Just getting started with PyTorch (very nice system, btw). Unfortunately, The last couple days I’ve been trying to run unmodified tutorial code in PyCharm (mostly transformer_tutorial.py). Sometimes I get the following error in PyCharm:
THCudaCheck FAIL file=/opt/conda/conda-bld/pytorch_1579022060824/work/aten/src/THC/THCCachingHostAllocator.cpp line=278 error=719 : unspecified launch failure
At this point, if I open a separate ipython console and try to check my GPU status, I get this:
THCudaCheck FAIL file=/opt/conda/conda-bld/pytorch_1579022060824/work/aten/src/THC/THCGeneral.cpp line=50 error=999 : unknown error
RuntimeError Traceback (most recent call last)
in
1 import torch
----> 2 torch.cuda.current_device()
~/Software/anaconda3/lib/python3.7/site-packages/torch/cuda/init.py in current_device()
375 def current_device():
376 r""“Returns the index of a currently selected device.”""
–> 377 _lazy_init()
378 return torch._C._cuda_getDevice()
379
~/Software/anaconda3/lib/python3.7/site-packages/torch/cuda/init.py in _lazy_init()
195 "Cannot re-initialize CUDA in forked subprocess. " + msg)
196 _check_driver()
–> 197 torch._C._cuda_init()
198 _cudart = _load_cudart()
199 _cudart.cudaGetErrorName.restype = ctypes.c_char_p
At other times, I have no problem checking my GPU and code accessing the GPU runs without problems.

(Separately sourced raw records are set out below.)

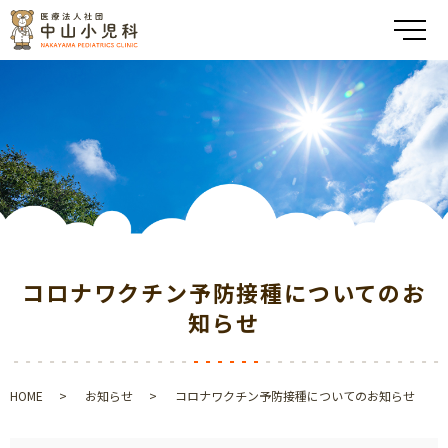
メ
コロナワクチン予防接種についてのお
知らせ
HOME
お知らせ
コロナワクチン予防接種についてのお知らせ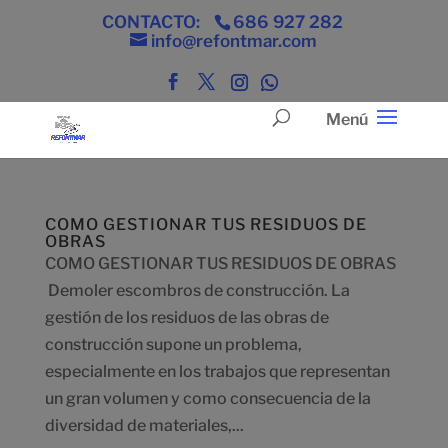
CONTACTO:
686 927 282
info@refontmar.com
COMO GESTIONAR TUS RESIDUOS DE
OBRAS
COMO GESTIONAR TUS RESIDUOS DE OBRAS
Demoler escombros de construcción. La
gestión de los residuos de las obras de
construcción supone un problema,
especialmente en los trabajos que representan
un gran volumen y como consecuencia de la
diversidad de materiales,...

Things have broken twice now since yesterday evening and the problem doesn’t go away until I restart my computer, which is a pain given how much I have open (including VMs).
My configuration is Ubuntu 18.04, up to date; am using nvidia-driver-440 and all dependencies; and conda shows:
pytorch 1.4.0 py3.7_cuda10.1.243_cudnn7.6.3_0 pytorch
cudatoolkit 10.1.243 h6bb024c_0
I do not have cuda or cudnn installed on my computer, but gather they are unnecessary when cudatoolkit is installed (I hope)?
nvidia-smi is as follows. I have the system using the cpu’s graphics to free up my GPU. But the following seems to show that the GPU is running the PyTorch code (it’s stopped in my debugger). One disconnect is, if I understand correctly, my version of PyTorch above wants cuda 10.1, while nvidia-smi seems to think it’s using (or wants to use?) cuda 10.2 (which would be the default for driver 440 I guess). However, as already noted, I don’t have cuda installed on my system as indicated above, other than through cudatools in anaconda, which I gather has cuda 10.1.
$ nvidia-smi
Thu Feb 13 15:26:28 2020
±----------------------------------------------------------------------------+
| NVIDIA-SMI 440.33.01 Driver Version: 440.33.01 CUDA Version: 10.2 |
|-------------------------------±---------------------±---------------------+
| GPU Name Persistence-M| Bus-Id Disp.A | Volatile Uncorr. ECC |
| Fan Temp Perf Pwr:Usage/Cap| Memory-Usage | GPU-Util Compute M. |
|===============================+======================+======================|
| 0 GeForce RTX 2080 On | 00000000:01:00.0 Off | N/A |
| 12% 55C P2 41W / 225W | 761MiB / 7982MiB | 0% Default |
±------------------------------±---------------------±---------------------+
±----------------------------------------------------------------------------+
| Processes: GPU Memory |
| GPU PID Type Process name Usage |
|=============================================================================|
| 0 16432 C …armProjects/PytorchTest/venv/bin/python 747MiB |
±----------------------------------------------------------------------------+
Any thoughts?